MATERIAL FOR THE TASK:
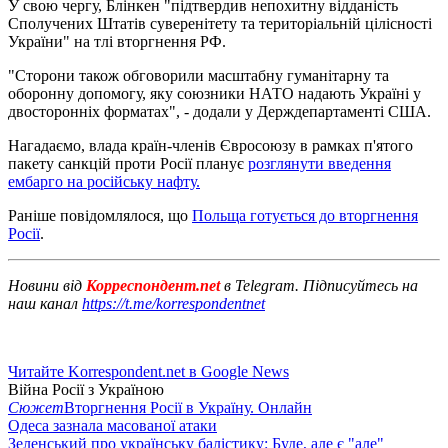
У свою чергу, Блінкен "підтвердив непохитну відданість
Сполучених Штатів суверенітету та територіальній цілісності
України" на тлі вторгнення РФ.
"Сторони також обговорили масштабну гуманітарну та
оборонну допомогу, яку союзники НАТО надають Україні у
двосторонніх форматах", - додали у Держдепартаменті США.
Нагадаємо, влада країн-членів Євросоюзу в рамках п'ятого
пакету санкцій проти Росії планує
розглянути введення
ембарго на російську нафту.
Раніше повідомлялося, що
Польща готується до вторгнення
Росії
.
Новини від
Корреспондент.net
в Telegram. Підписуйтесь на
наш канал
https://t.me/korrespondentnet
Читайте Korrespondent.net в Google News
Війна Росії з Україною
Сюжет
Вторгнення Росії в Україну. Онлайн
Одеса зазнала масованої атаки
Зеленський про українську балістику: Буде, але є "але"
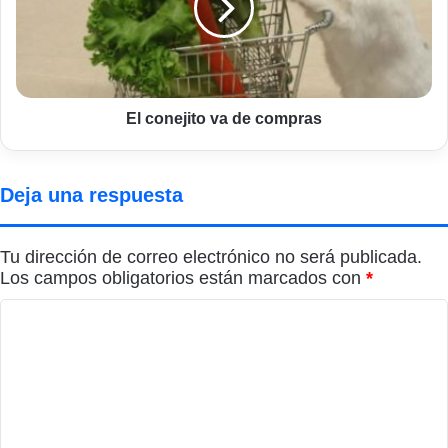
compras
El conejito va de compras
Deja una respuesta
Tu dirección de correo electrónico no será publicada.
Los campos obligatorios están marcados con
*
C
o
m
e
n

ABOUT THIS EXERCISE:
Pictures should be omitted. Please return exactly the lines from the line that holds "Корреспондент.net" through the end of the records.

REPLY TO THE TASK:
Корреспондент.net
в Telegram. Підписуйтесь на
наш канал
https://t.me/korrespondentnet
Читайте Korrespondent.net в Google News
Війна Росії з Україною
Сюжет
Вторгнення Росії в Україну. Онлайн
Одеса зазнала масованої атаки
Зеленський про українську балістику: Буде, але є "але"
compras
El conejito va de compras
Deja una respuesta
Tu dirección de correo electrónico no será publicada.
Los campos obligatorios están marcados con
*
C
o
m
e
n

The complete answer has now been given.